The regression (or regressive) fallacy is an informal fallacy. It assumes that something has returned to normal because of corrective actions taken while it was abnormal. This fails to account for natural fluctuations. It is frequently a special kind of the post hoc fallacy.

==Explanation==
Things like golf scores, the earth's temperature, and chronic back pain fluctuate naturally and usually regress toward the mean. The logical flaw is to make predictions that expect exceptional results to continue as if they were average (see Representativeness heuristic). People are most likely to take action when variance is at its peak. Then after results become more normal they believe that their action was the cause of the change when in fact it was not causal.

This use of the word "regression" was coined by Sir Francis Galton in a study from 1885 called "Regression Toward Mediocrity in Hereditary Stature". He showed that the height of children from very short or very tall parents would move toward the average. In fact, in any situation where two variables are less than perfectly correlated, an exceptional score on one variable may not be matched by an equally exceptional score on the other variable. The imperfect correlation between parents and children (height is not entirely heritable) means that the distribution of heights of their children will be centered somewhere between the average of the parents and the average of the population as whole. Thus, any single child can be more extreme than the parents, but the odds are against it.

==Examples==
When his pain got worse, he went to a doctor, after which the pain subsided a little. Therefore, he benefited from the doctor's treatment.

The pain subsiding a little after it has gotten worse is more easily explained by regression toward the mean. Assuming the pain relief was caused by the doctor is fallacious.

The student did exceptionally poorly last semester, so I punished him. He did much better this semester. Clearly, punishment is effective in improving students' grades.

Often exceptional performances are followed by more normal performances, so the change in performance might better be explained by regression toward the mean. Incidentally, some experiments have shown that people may develop a systematic bias for punishment and against reward because of reasoning analogous to this example of the regression fallacy.

The frequency of accidents on a road fell after a speed camera was installed. Therefore, the speed camera has improved road safety.

Speed cameras are often installed after a road incurs an exceptionally high number of accidents, and this value usually falls (regression to mean) immediately afterward. Many speed camera proponents attribute this fall in accidents to the speed camera, without observing the overall trend.

Some authors use the Sports Illustrated cover jinx as an example of a regression effect: extremely good performances are likely to be followed by less extreme ones, and athletes are chosen to appear on the cover of Sports Illustrated only after extreme performances. Attributing this to a "jinx" rather than regression, as some athletes reportedly believe, is an example of committing the regression fallacy.

==Misapplication==
On the other hand, dismissing valid explanations can lead to a worse situation. For example:
After the Western Allies invaded Normandy, creating a second major front, German control of Europe waned. Clearly, the combination of the Western Allies and the USSR drove the Germans back.

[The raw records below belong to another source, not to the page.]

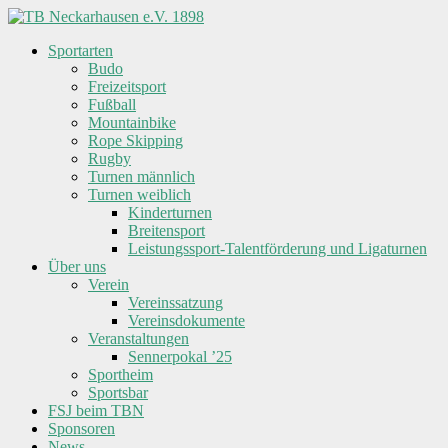
Skip
to
Sportarten
content
TB
Budo
Neckarhausen
Freizeitsport
e.V.
Fußball
1898
Mountainbike
Rope Skipping
Rugby
Gemeinsam
Turnen männlich
in
Turnen weiblich
Vielfalt.
Kinderturnen
Breitensport
Leistungssport-Talentförderung und Ligaturnen
Über uns
Verein
Vereinssatzung
Vereinsdokumente
Veranstaltungen
Sennerpokal ’25
Sportheim
Sportsbar
FSJ beim TBN
Sponsoren
News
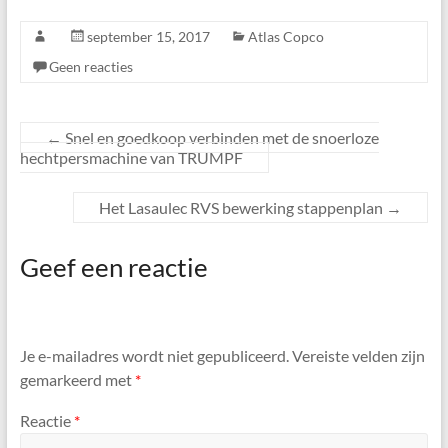
september 15, 2017
Atlas Copco
Geen reacties
←
Snel en goedkoop verbinden met de snoerloze
hechtpersmachine van TRUMPF
Het Lasaulec RVS bewerking stappenplan
→
Geef een reactie
Je e-mailadres wordt niet gepubliceerd.
Vereiste velden zijn
gemarkeerd met
*
Reactie
*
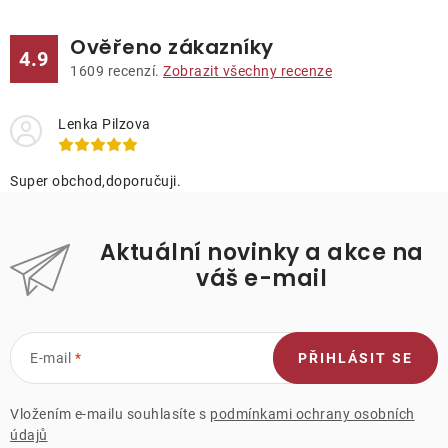
Ověřeno zákazníky
4.9
1609
recenzí.
Zobrazit všechny recenze
Lenka Pilzova
Super obchod,doporučuji.
Aktuální novinky a akce na
váš e-mail
E-mail
PŘIHLÁSIT SE
Vložením e-mailu souhlasíte s
podmínkami ochrany osobních
údajů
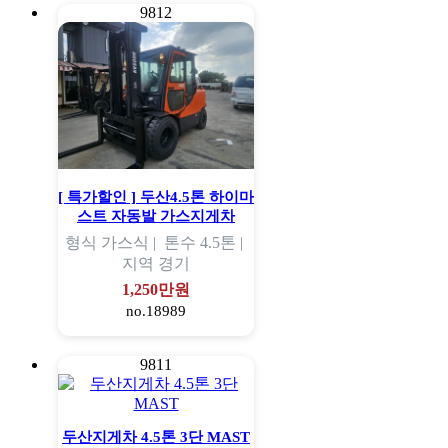
9812
[ 특가할인 ] 두산4.5톤 하이마
스트 자동발 가스지게차
형식
가스식 |
톤수
4.5톤 |
지역
경기
1,250만원
no.18989
9811
두산지게차 4.5톤 3단 MAST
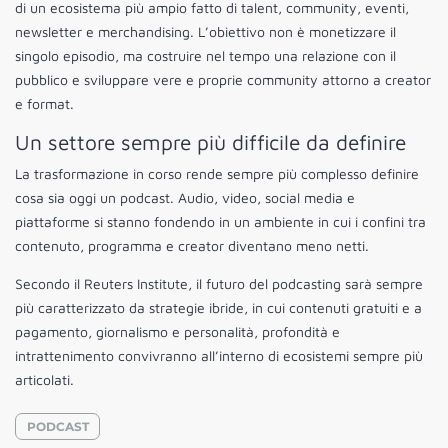
di un ecosistema più ampio fatto di talent, community, eventi,
newsletter e merchandising. L’obiettivo non è monetizzare il
singolo episodio, ma costruire nel tempo una relazione con il
pubblico e sviluppare vere e proprie community attorno a creator
e format.
Un settore sempre più difficile da definire
La trasformazione in corso rende sempre più complesso definire
cosa sia oggi un podcast. Audio, video, social media e
piattaforme si stanno fondendo in un ambiente in cui i confini tra
contenuto, programma e creator diventano meno netti.
Secondo il Reuters Institute, il futuro del podcasting sarà sempre
più caratterizzato da strategie ibride, in cui contenuti gratuiti e a
pagamento, giornalismo e personalità, profondità e
intrattenimento convivranno all’interno di ecosistemi sempre più
articolati.
PODCAST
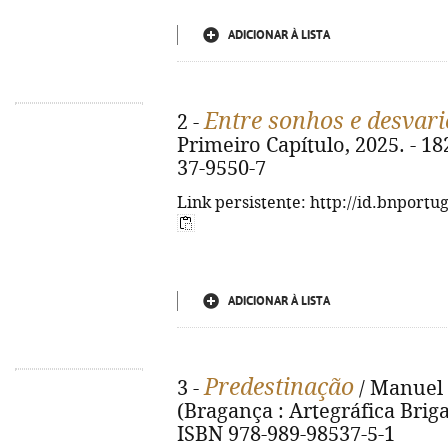
ADICIONAR À LISTA
Entre sonhos e desvari
2 -
Primeiro Capítulo, 2025. - 182
37-9550-7
Link persistente: http://id.bnportu
ADICIONAR À LISTA
Predestinação
3 -
/ Manuel A
(Bragança : Artegráfica Brigant
ISBN 978-989-98537-5-1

Fallacious evaluation: "Given that the counterattacks against Germany occurred only after they had conquered the greatest amount of territory under their control, regression toward the mean can explain the retreat of German forces from occupied territories as a purely random fluctuation that would have happened without any intervention on the part of the USSR or the Western Allies." However, this was not the case. The reason is that political power and occupation of territories is not primarily determined by random events, making the concept of regression toward the mean inapplicable (on the large scale).

In essence, misapplication of regression toward the mean can reduce all events to a just-so story, without cause or effect. (Such misapplication takes as a premise that all events are random, as they must be for the concept of regression toward the mean to be validly applied.)